Where does the word "Edit" appear in the entries below? Copy each line that holds it.
-------- The data --------
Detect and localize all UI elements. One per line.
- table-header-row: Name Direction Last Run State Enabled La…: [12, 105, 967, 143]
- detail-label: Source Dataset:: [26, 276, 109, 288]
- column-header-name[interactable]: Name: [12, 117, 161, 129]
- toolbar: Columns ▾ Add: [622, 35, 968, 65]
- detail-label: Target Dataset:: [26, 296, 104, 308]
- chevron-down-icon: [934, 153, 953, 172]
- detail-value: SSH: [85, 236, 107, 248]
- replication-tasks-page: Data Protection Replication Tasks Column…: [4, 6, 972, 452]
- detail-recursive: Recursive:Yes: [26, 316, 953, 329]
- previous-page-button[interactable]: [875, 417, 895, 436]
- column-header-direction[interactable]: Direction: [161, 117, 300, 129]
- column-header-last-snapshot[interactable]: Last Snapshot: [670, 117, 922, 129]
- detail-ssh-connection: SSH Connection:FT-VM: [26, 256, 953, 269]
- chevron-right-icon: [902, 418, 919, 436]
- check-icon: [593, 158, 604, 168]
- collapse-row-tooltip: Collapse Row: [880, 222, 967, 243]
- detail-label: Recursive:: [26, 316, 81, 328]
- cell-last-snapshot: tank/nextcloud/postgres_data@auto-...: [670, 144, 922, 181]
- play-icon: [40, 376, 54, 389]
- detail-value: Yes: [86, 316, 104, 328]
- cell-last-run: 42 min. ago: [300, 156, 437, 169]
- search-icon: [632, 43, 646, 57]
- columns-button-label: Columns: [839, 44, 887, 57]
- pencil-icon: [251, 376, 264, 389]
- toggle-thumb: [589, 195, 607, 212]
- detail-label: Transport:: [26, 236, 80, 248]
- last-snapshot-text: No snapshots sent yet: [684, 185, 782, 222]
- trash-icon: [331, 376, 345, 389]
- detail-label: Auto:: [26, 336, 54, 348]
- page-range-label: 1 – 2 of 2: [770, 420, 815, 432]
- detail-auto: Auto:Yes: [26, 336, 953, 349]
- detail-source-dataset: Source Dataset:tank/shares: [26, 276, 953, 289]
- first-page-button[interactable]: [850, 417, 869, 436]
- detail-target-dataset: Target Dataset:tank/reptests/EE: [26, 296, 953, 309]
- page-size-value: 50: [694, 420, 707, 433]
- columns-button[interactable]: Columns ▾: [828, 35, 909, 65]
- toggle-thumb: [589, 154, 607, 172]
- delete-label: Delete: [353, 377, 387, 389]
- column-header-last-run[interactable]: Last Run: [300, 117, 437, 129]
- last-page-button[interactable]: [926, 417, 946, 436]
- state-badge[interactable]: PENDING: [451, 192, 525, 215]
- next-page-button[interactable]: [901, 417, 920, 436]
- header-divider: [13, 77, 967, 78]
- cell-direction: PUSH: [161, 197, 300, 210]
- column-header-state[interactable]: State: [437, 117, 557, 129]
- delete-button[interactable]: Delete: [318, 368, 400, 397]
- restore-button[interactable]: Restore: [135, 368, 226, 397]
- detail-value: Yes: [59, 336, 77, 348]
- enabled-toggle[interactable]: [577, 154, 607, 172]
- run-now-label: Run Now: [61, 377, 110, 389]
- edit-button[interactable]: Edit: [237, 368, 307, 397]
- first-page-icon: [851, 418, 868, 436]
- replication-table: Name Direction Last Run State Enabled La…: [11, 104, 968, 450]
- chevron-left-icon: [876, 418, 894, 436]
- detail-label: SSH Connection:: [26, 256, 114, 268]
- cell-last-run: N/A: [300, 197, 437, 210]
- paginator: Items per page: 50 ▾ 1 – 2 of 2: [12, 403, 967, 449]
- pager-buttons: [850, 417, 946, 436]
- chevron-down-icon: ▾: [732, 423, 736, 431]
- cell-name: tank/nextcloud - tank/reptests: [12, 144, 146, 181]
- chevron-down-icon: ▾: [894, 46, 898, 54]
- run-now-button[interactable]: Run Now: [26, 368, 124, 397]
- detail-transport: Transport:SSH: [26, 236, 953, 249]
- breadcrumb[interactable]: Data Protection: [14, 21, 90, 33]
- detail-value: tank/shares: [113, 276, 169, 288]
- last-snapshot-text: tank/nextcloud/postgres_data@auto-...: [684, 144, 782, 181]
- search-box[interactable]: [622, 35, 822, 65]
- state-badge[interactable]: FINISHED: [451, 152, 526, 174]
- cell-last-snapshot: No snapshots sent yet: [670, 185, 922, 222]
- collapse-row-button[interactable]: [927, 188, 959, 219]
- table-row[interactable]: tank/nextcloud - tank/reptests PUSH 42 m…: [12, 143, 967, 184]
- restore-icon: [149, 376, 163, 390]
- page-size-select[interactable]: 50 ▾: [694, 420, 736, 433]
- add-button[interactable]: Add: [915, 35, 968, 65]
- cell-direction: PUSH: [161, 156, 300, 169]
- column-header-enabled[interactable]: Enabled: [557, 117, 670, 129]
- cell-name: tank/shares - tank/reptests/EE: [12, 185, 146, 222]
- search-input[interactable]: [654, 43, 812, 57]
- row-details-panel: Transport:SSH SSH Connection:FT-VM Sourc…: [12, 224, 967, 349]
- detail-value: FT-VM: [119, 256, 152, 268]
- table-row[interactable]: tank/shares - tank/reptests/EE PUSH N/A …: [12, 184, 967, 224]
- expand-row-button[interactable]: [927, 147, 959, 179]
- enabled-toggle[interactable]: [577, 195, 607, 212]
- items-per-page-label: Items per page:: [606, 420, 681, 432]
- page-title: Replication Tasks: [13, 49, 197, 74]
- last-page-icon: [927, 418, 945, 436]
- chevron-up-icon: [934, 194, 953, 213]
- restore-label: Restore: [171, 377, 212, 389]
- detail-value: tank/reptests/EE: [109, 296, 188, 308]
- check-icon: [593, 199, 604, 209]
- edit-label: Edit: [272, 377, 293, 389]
--------
[Your response]:
- edit-button[interactable]: Edit: [237, 368, 307, 397]
- edit-label: Edit: [272, 377, 293, 389]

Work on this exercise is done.